Venice looked at the chart. She nodded, and then said, “Without an advance directive we are legally obligated to do everything within our power to keep her alive.”

I felt like I’d been hit with a baseball bat. It hadn’t occurred to me that Jean might die. I know how important it is to have an advance directive. I carry a card in my wallet with instructions on how to access mine 24-hours a day anywhere in the world. I have written about it and lectured about it, so I started kicking myself––first for not understanding how sick Jean was, and secondly for not insisting a long time ago that she provide me with a copy.

Jean’s attorney is a friend of ours. I knew that he had drawn up her will, and I was certain that he had also had her complete an advance directive. I looked at my watch. It was 7:30. It was Sunday morning. I called Ryan’s office number in hopes of getting an answering service or an emergency number––no luck. I looked up his home number, took a deep breath and called. I got a message that said the voicemail box was full and not able to take new messages.

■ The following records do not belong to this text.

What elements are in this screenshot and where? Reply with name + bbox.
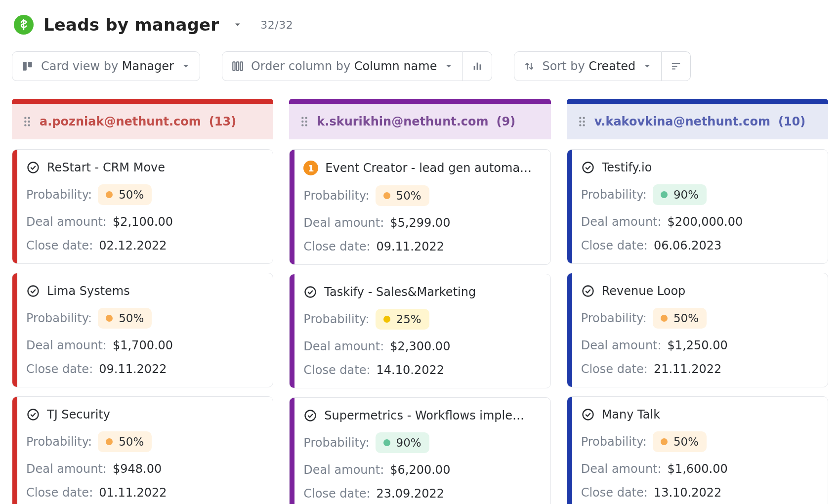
close-date-line: Close date:14.10.2022 xyxy=(303,363,539,377)
bar-chart-icon xyxy=(472,61,483,72)
card-view-selector[interactable]: Card view by Manager xyxy=(12,51,200,81)
svg-rect-2 xyxy=(233,62,235,70)
deal-amount-value: $200,000.00 xyxy=(668,215,743,229)
close-date-value: 09.11.2022 xyxy=(99,362,167,376)
close-date-line: Close date:06.06.2023 xyxy=(581,239,817,252)
check-circle-icon xyxy=(26,284,40,298)
probability-line: Probability:50% xyxy=(26,184,262,205)
svg-point-26 xyxy=(583,117,585,119)
kanban-board: a.pozniak@nethunt.com(13)ReStart - CRM M… xyxy=(12,99,828,504)
deal-amount-label: Deal amount: xyxy=(581,338,662,352)
order-column-selector[interactable]: Order column by Column name xyxy=(222,51,463,81)
column-count: (9) xyxy=(497,115,516,128)
column-count: (13) xyxy=(209,115,236,128)
svg-point-15 xyxy=(28,286,39,296)
card-title: Event Creator - lead gen automa… xyxy=(325,161,532,175)
lead-card[interactable]: 1Event Creator - lead gen automa…Probabi… xyxy=(289,149,550,265)
lead-card[interactable]: TJ SecurityProbability:50%Deal amount:$9… xyxy=(12,396,273,504)
status-dot-icon xyxy=(106,438,113,445)
probability-label: Probability: xyxy=(303,312,369,326)
drag-handle-icon[interactable] xyxy=(300,116,309,127)
deal-amount-line: Deal amount:$2,300.00 xyxy=(303,339,539,353)
svg-point-18 xyxy=(305,117,307,119)
kanban-column: k.skurikhin@nethunt.com(9)1Event Creator… xyxy=(289,99,550,504)
svg-point-9 xyxy=(28,117,30,119)
lead-card[interactable]: Taskify - Sales&MarketingProbability:25%… xyxy=(289,274,550,388)
column-header[interactable]: v.kakovkina@nethunt.com(10) xyxy=(567,104,828,139)
lead-card[interactable]: Lima SystemsProbability:50%Deal amount:$… xyxy=(12,273,273,387)
probability-label: Probability: xyxy=(581,435,647,449)
deal-amount-value: $948.00 xyxy=(113,462,162,476)
svg-point-33 xyxy=(583,410,593,420)
chart-button[interactable] xyxy=(463,51,492,81)
kanban-column: v.kakovkina@nethunt.com(10)Testify.ioPro… xyxy=(567,99,828,504)
probability-value: 90% xyxy=(396,436,421,449)
probability-pill: 90% xyxy=(653,184,707,205)
column-topbar xyxy=(567,99,828,104)
svg-point-31 xyxy=(583,163,593,173)
probability-value: 50% xyxy=(119,435,144,448)
card-title: TJ Security xyxy=(47,408,110,421)
close-date-label: Close date: xyxy=(581,362,648,376)
lead-card[interactable]: Testify.ioProbability:90%Deal amount:$20… xyxy=(567,149,828,264)
svg-rect-6 xyxy=(477,63,478,70)
svg-point-14 xyxy=(28,163,39,173)
deal-amount-line: Deal amount:$1,700.00 xyxy=(26,338,262,352)
deal-amount-value: $2,100.00 xyxy=(113,215,173,229)
deal-amount-label: Deal amount: xyxy=(26,462,107,476)
probability-value: 90% xyxy=(673,188,699,201)
card-header-row: Revenue Loop xyxy=(581,284,817,298)
probability-line: Probability:50% xyxy=(26,431,262,452)
probability-pill: 50% xyxy=(653,431,707,452)
svg-point-17 xyxy=(301,117,303,119)
deal-amount-value: $1,250.00 xyxy=(668,338,728,352)
probability-line: Probability:90% xyxy=(303,432,539,453)
sort-direction-button[interactable] xyxy=(662,51,691,81)
svg-rect-7 xyxy=(480,64,481,70)
order-column-group: Order column by Column name xyxy=(222,51,493,81)
svg-rect-0 xyxy=(23,62,27,70)
column-cards: Testify.ioProbability:90%Deal amount:$20… xyxy=(567,149,828,504)
status-dot-icon xyxy=(661,315,668,322)
column-count: (10) xyxy=(778,115,805,128)
card-header-row: Testify.io xyxy=(581,161,817,174)
check-circle-icon xyxy=(303,285,317,299)
card-accent xyxy=(12,397,17,504)
status-dot-icon xyxy=(661,438,668,445)
status-dot-icon xyxy=(106,191,113,198)
probability-pill: 25% xyxy=(376,309,429,330)
drag-handle-icon[interactable] xyxy=(23,116,32,127)
sort-by-selector[interactable]: Sort by Created xyxy=(514,51,662,81)
probability-line: Probability:50% xyxy=(581,431,817,452)
status-dot-icon xyxy=(661,191,668,198)
close-date-label: Close date: xyxy=(26,362,93,376)
record-counter: 32/32 xyxy=(260,19,293,31)
close-date-label: Close date: xyxy=(303,240,370,253)
column-title: a.pozniak@nethunt.com xyxy=(40,115,201,128)
probability-pill: 50% xyxy=(653,308,707,329)
column-header[interactable]: k.skurikhin@nethunt.com(9) xyxy=(289,104,550,139)
dollar-icon xyxy=(14,15,34,35)
close-date-line: Close date:21.11.2022 xyxy=(581,362,817,376)
sort-desc-icon xyxy=(671,61,681,72)
deal-amount-line: Deal amount:$1,600.00 xyxy=(581,462,817,476)
title-dropdown[interactable] xyxy=(229,16,247,34)
lead-card[interactable]: ReStart - CRM MoveProbability:50%Deal am… xyxy=(12,149,273,264)
check-circle-icon xyxy=(581,408,595,421)
close-date-value: 09.11.2022 xyxy=(377,240,444,253)
column-title: k.skurikhin@nethunt.com xyxy=(317,115,488,128)
card-header-row: TJ Security xyxy=(26,408,262,421)
deal-amount-line: Deal amount:$2,100.00 xyxy=(26,215,262,229)
drag-handle-icon[interactable] xyxy=(578,116,587,127)
column-header[interactable]: a.pozniak@nethunt.com(13) xyxy=(12,104,273,139)
lead-card[interactable]: Revenue LoopProbability:50%Deal amount:$… xyxy=(567,273,828,387)
card-title: Supermetrics - Workflows imple… xyxy=(324,409,524,422)
probability-label: Probability: xyxy=(581,311,647,325)
lead-card[interactable]: Supermetrics - Workflows imple…Probabili… xyxy=(289,397,550,504)
card-accent xyxy=(290,398,294,504)
check-circle-icon xyxy=(581,161,595,174)
deal-amount-value: $2,300.00 xyxy=(390,339,450,353)
sort-by-label: Sort by Created xyxy=(542,59,635,73)
lead-card[interactable]: Many TalkProbability:50%Deal amount:$1,6… xyxy=(567,396,828,504)
card-title: Revenue Loop xyxy=(602,284,686,298)
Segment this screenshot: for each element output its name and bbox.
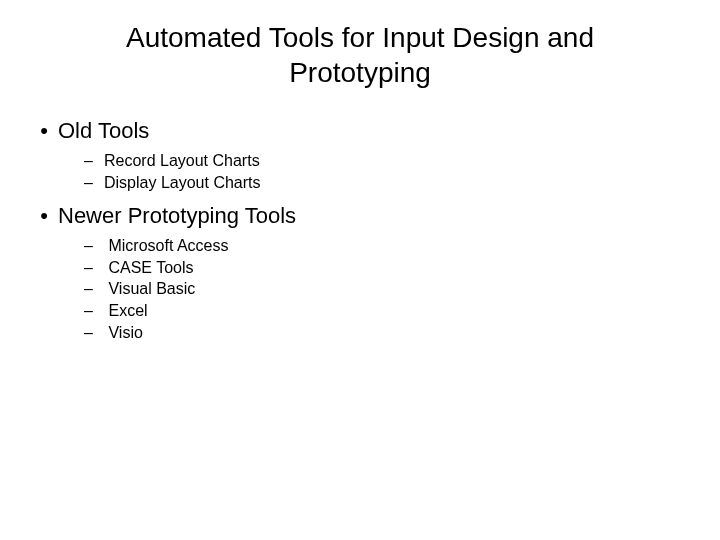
section-heading-text: Newer Prototyping Tools [58,203,296,228]
list-item: – Visual Basic [84,278,720,300]
list-item-text: Microsoft Access [108,237,228,254]
sub-list: – Microsoft Access – CASE Tools – Visual… [84,235,720,343]
sub-list: –Record Layout Charts –Display Layout Ch… [84,150,720,193]
dash-icon: – [84,172,104,194]
list-item-text: Visio [108,324,142,341]
list-item: – Microsoft Access [84,235,720,257]
section-heading: •Old Tools [30,118,720,144]
list-item-text: Record Layout Charts [104,152,260,169]
dash-icon: – [84,300,104,322]
list-item-text: Display Layout Charts [104,174,261,191]
list-item-text: CASE Tools [108,259,193,276]
list-item-text: Visual Basic [108,280,195,297]
bullet-disc-icon: • [30,203,58,229]
bullet-disc-icon: • [30,118,58,144]
dash-icon: – [84,235,104,257]
slide-content: •Old Tools –Record Layout Charts –Displa… [0,118,720,343]
dash-icon: – [84,322,104,344]
dash-icon: – [84,278,104,300]
list-item: – Excel [84,300,720,322]
dash-icon: – [84,257,104,279]
section-heading-text: Old Tools [58,118,149,143]
list-item-text: Excel [108,302,147,319]
list-item: – Visio [84,322,720,344]
list-item: –Display Layout Charts [84,172,720,194]
dash-icon: – [84,150,104,172]
slide-title: Automated Tools for Input Design and Pro… [0,20,720,90]
list-item: –Record Layout Charts [84,150,720,172]
list-item: – CASE Tools [84,257,720,279]
section-heading: •Newer Prototyping Tools [30,203,720,229]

I then slipped quietly into Jean’s room. She was sound asleep. Without disturbing her, I took her handbag out of the drawer. While driving to her apartment, I called my husband and my brother Greg and told them what I was planning to do.

Going into Jean’s apartment uninvited felt like an incredible betrayal. She had worked in Army Intelligence in Washington DC for thirty years. When it comes to her personal business, she is beyond private––everything with her is Top Secret.

I remembered seeing a plastic file box, and I thought if I could locate the box, that I would find her advance directive.

When I let myself into her apartment and started looking for the file box, my breath caught in my throat. Although Alex and I go to see her at least once a week, we have never ventured past her living room. When I went into her bedroom, I realized why Jean had insisted on having Annie get her purse. She didn’t want me to know that she had lost the ability to manage her belongings.

I found a two-drawer file in the closet, but the documents inside of it were decades old. I opened the drawer on the entertainment center where she had told me to look for the number for Urgent Care, and I knew immediately that sorting that drawer could take hours. Everything about being in her apartment without her knowledge, and sorting through her things without her permission made me feel like I was betraying her trust. I knew she would be upset, so I walked out and locked the door.

I remembered that Ryan’s wife had helped our mayor with her last campaign. Anna is a personal friend, so I sent her a text, praying that she would be up early on a Sunday morning.

Within a few minutes, she wrote back and said she didn’t have their cell phone numbers, but she knew Ryan’s brother-in-law. She said she would  try to get in touch with him.

Within an hour, Anna made the connection. Ryan called me on my cell phone. He sounded sleepy. He said that they had upgraded their computer system a few years ago. Jean’s file hadn’t been transferred to the new system, so he would have to go to the office and dig it out of storage.

I know he wanted me to tell him to not bother with it until Monday, but I couldn’t do that. I had assumed that Jean would get well, but when I talked Venice, I realized that she was getting worse––not better. Without the advance directive, she might have to endure painful treatments and end up living the rest of her life in a nursing home.